The eldest son Mohammed Sufiyan is physically and mentally disabled; hence, the onus of supporting the family fell on Husain. At 13, Husain was sent off to Pune, Western India, to train as a mechanic, hoping it would lead to a better life for him and his family.

Husain returned from Pune in early 2020 to attend his elder sister Rehnuma’s wedding, but shortly after the first wave of Covid-19 hit India, a lockdown was imposed by the Modi Government, so Husain could not go back to resume his training.

“Faisal started selling lemons, coriander and chillies from outside the house to keep the family going. He would buy about Rs 500 (£5) worth of herbs from the wholesale vegetable market, bring it back to the village and make a profit of Rs 150-200 (£1.50-£2) daily, and this would be just enough to feed the family,” explained Khushnuma, his 22-year-old sister to The Muslim News on August 8.

His 15-year-old younger brother Mohammad Ayan must now work to support the family. “My son was the apple of our eyes and always took care of us. Where will I look for him? They took my heart away. Who will take care of us now? He was running the house,” cried an inconsolable Bano.

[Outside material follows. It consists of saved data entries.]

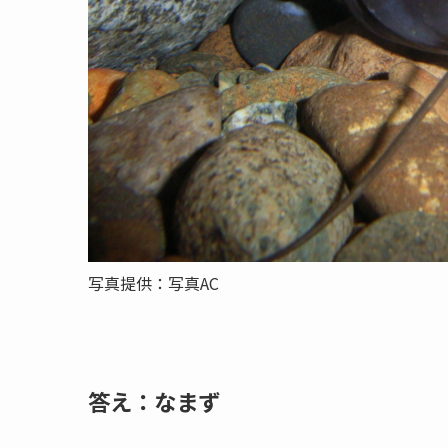
写真提供：写真AC
答え：なまず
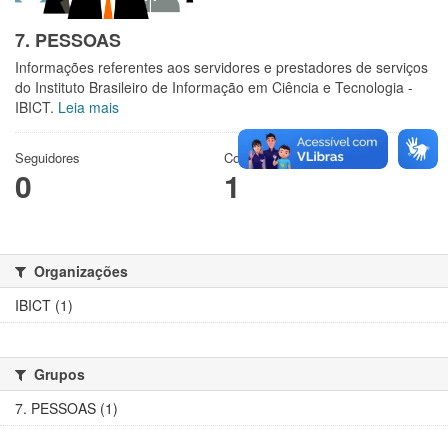
7. PESSOAS
Informações referentes aos servidores e prestadores de serviços
do Instituto Brasileiro de Informação em Ciência e Tecnologia -
IBICT.
Leia mais
Seguidores
Conjuntos de dados
0
1
Organizações
IBICT (1)
Grupos
7. PESSOAS (1)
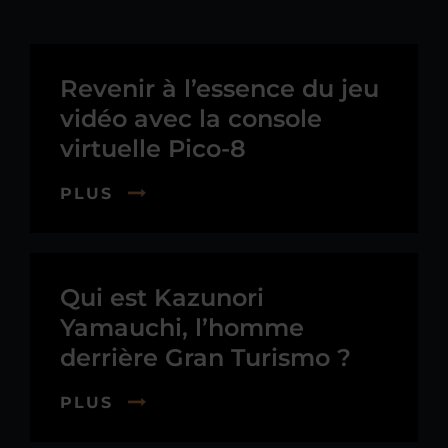
Revenir à l’essence du jeu
vidéo avec la console
virtuelle Pico-8
PLUS
Qui est Kazunori
Yamauchi, l’homme
derrière Gran Turismo ?
PLUS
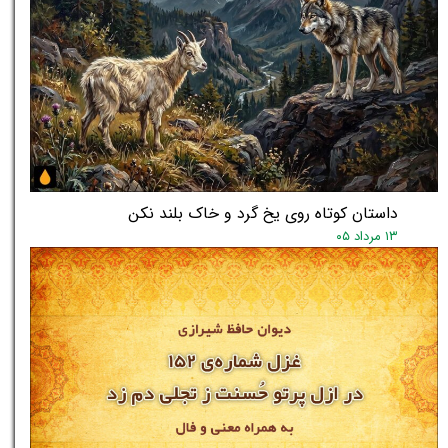
داستان کوتاه روی یخ گرد و خاک بلند نکن
۱۳ مرداد ۰۵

Since the murder almost three months ago, neither charges nor a trial have yet been filed. Two of the policemen involved in the murder – Vijay Chaudhary and Satya Prakash – have been arrested, but the third, Seemavat, has been released for insufficient evidence.

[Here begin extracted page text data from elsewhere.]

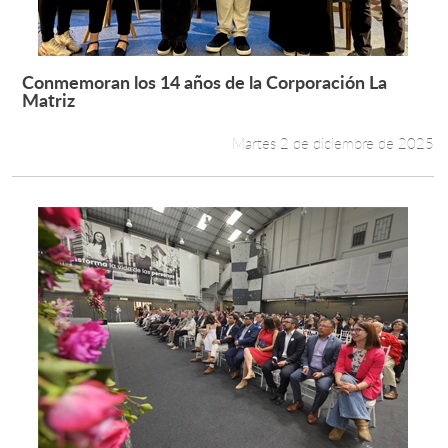
Conmemoran los 14 años de la Corporación La
Leer más +
Matriz
Martes 2 de diciembre de 2025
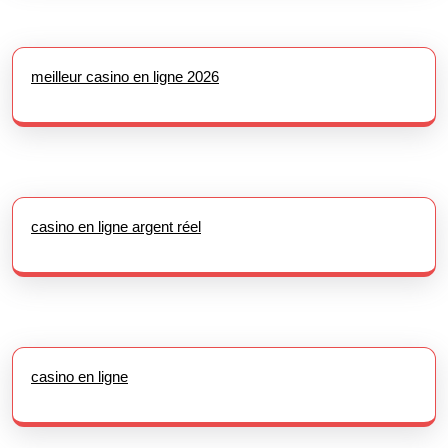
meilleur casino en ligne 2026
casino en ligne argent réel
casino en ligne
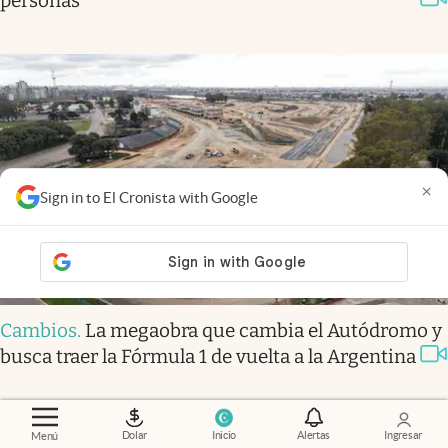
personas
×
Sign in to El Cronista with Google
Cambios
.
La megaobra que cambia el Autódromo y
busca traer la Fórmula 1 de vuelta a la Argentina
Dolar
Inicio
Alertas
Ingresar
Menú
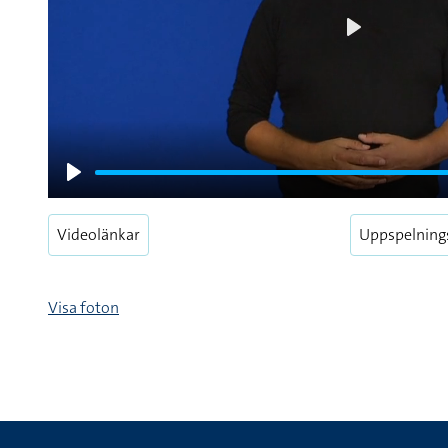
Play
Play
Videolänkar
Uppspelning
Visa foton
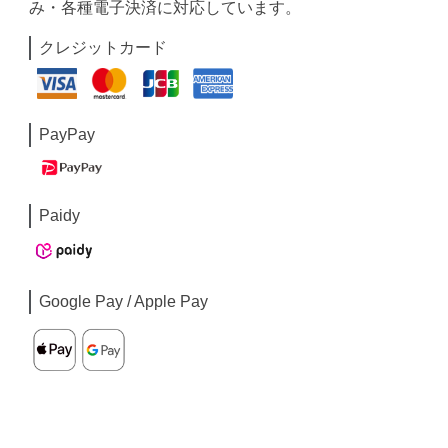
み・各種電子決済に対応しています。
クレジットカード
PayPay
Paidy
Google Pay / Apple Pay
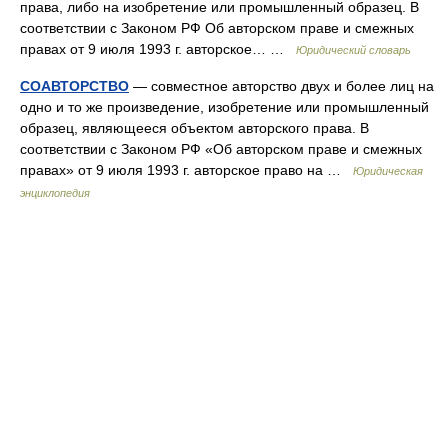
права, либо на изобретение или промышленный образец. В
соответствии с Законом РФ Об авторском праве и смежных
правах от 9 июля 1993 г. авторское… …
Юридический словарь
СОАВТОРСТВО
— совместное авторство двух и более лиц на
одно и то же произведение, изобретение или промышленный
образец, являющееся объектом авторского права. В
соответствии с Законом РФ «Об авторском праве и смежных
правах» от 9 июля 1993 г. авторское право на …
Юридическая
энциклопедия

The longer the police delay in filing charges, the more opportunity they have to dilute the charges, tamper with the evidence, and intimidate witnesses, say campaigners. Some of Husain’s extended family has already turned hostile.

Swaran Ram Darapuri, a retired Inspector General of UP police, blamed the murder on a brutalized and anti-Muslim police force in UP, which has become increasingly Islamophobic since the BJP came to power in the state in 2017.

“The highest custodial deaths take place in UP, it is because the police are working on the ‘thok do culture’ (beat/kill them culture), and ‘sabak sikha do’ (teach them a lesson) policy. The police have been given the upper hand to do this and are misusing it,” said Darapuri.

“The constitution or any law does not allow police to torture, but since it is acceptable in our society, most of the time it goes unpunished. There is a culture of impunity,” said Darapuri, agreeing that in Husain’s case it was policemen’s religious prejudice that was at work and not his ‘crime’.

The Chief Justice of India, Nuthalapati Venkata Ramana, has said that the threat to human rights is greatest in police stations because “custodial torture and other police atrocities” continue to be practised and even the privileged are “not spared third-degree treatment”.

He made the comments during a lecture to the National Legal Services Authority on August 8. Husain’s family is are poor and Muslim, and so subsequently has very little expectation that their murdered son will get justice in a country where being Muslim has become a crime now.

In a country where being Muslim has become a crime, the impoverished family has very little hope that their son will get justice. “We are waiting for the wheels of justice to turn, but on the other hand, we do not have any hope left,” said Islam, Husain’s father.